In my mind I pictured Jacob wrestling all night with a stranger. When the man could not beat Jacob, he touched his hip so that it was wrenched. But still Jacob kept fighting. Before daybreak the stranger asked to be released. But Jacob replied, “I will not let you go unless you bless me.”

Then the man said to Jacob, “Your name will no longer be Jacob, but Israel, because you have struggled with God and with men and have overcome.” And Jacob named the place Peniel because he saw God face to face, “and yet my life was spared.” (Gen. 32:22-32)

Jacob could have terminated the wrestling match earlier. Why did he continue? Why do we? Is it because we become stronger with each fight? Do we want to prove to ourselves that we aren’t losers, or much worse-- quitters?

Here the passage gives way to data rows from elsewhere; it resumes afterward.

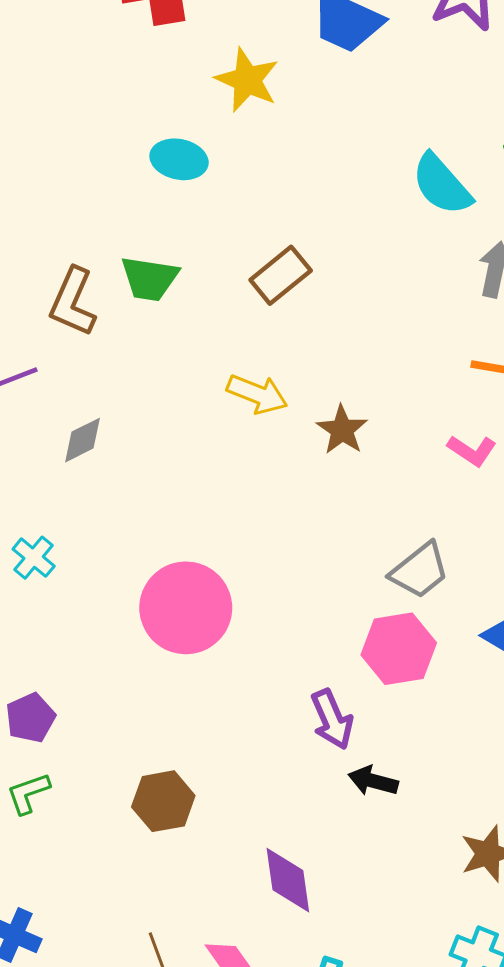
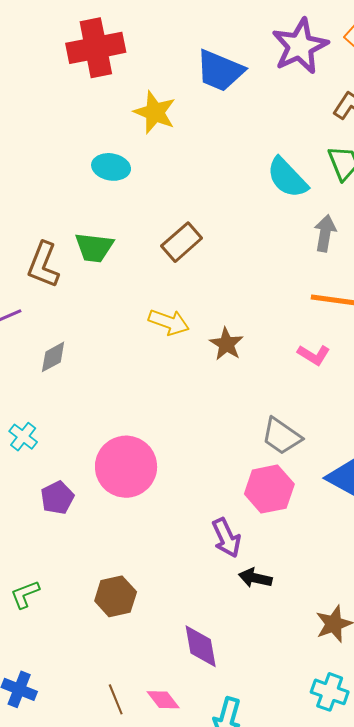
gray trapezoid: (420, 570) -> (281, 436), turned 75
purple pentagon: (30, 718) -> (57, 498), moved

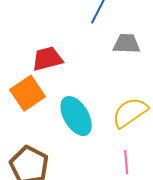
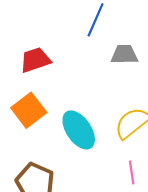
red trapezoid: (47, 59) -> (35, 60), moved

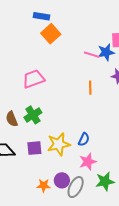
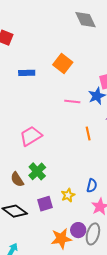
orange square: (51, 34) -> (63, 64), moved
pink line: (92, 55) -> (72, 102), moved
yellow star: (59, 144) -> (68, 195), size x0.6
orange star: (44, 186) -> (61, 239), size x1.5

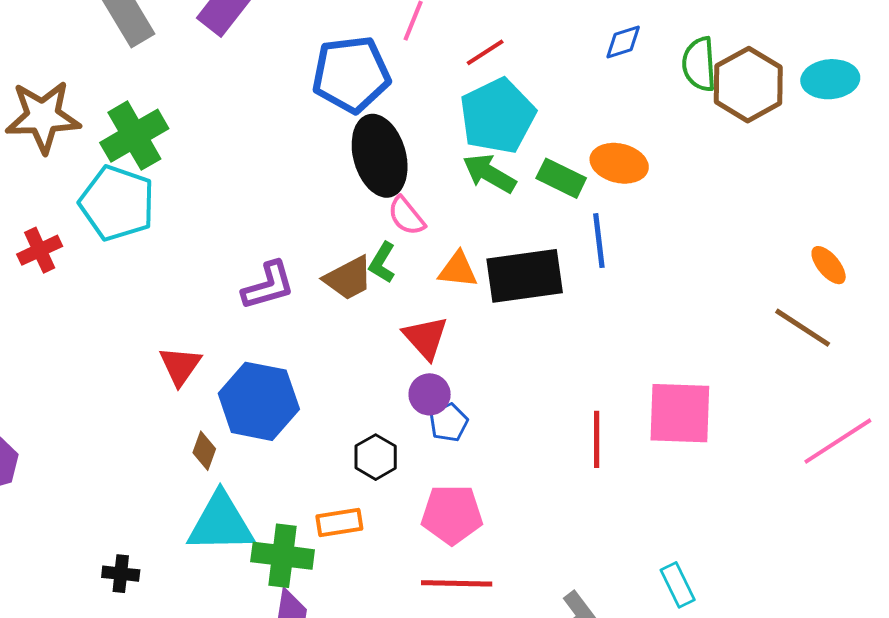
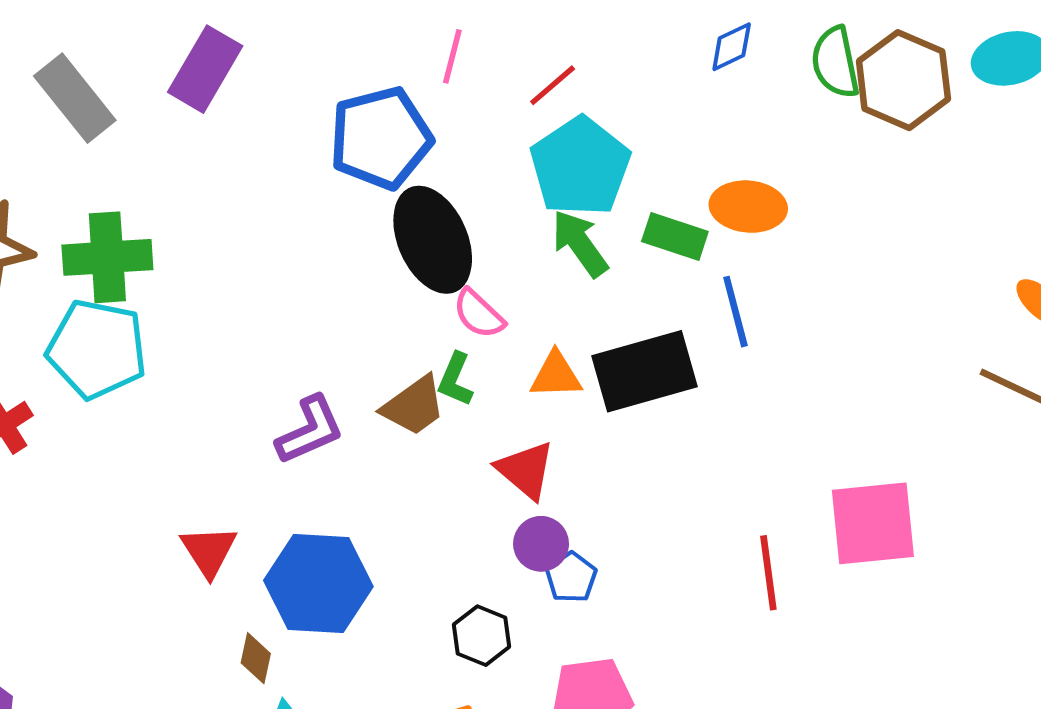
green cross: (134, 136) -> (107, 257), turned 34
green arrow: (489, 174) -> (580, 243), turned 32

The day I saw my teaching miss the mark, it had to do with our wrestling matches. God doesn’t orchestrate our life-battles to teach us painful lessons we cannot learn any other way. Are we really stuck in abusive situations because we refuse to leave until God agrees to bless us? To believe such things makes God cruelly uncreative, or much too easy to manipulate.

Where is His holiness and sovereignty in that?

Oswald Chambers wrote,

“We are inclined to think that everything that happens is to be turned into useful teaching. In actual fact, it is to be turned into something even better than teaching, namely character… There is a terrible trap in always asking, ‘What’s the use of this experience?’ We can never measure spiritual matters in that way.” 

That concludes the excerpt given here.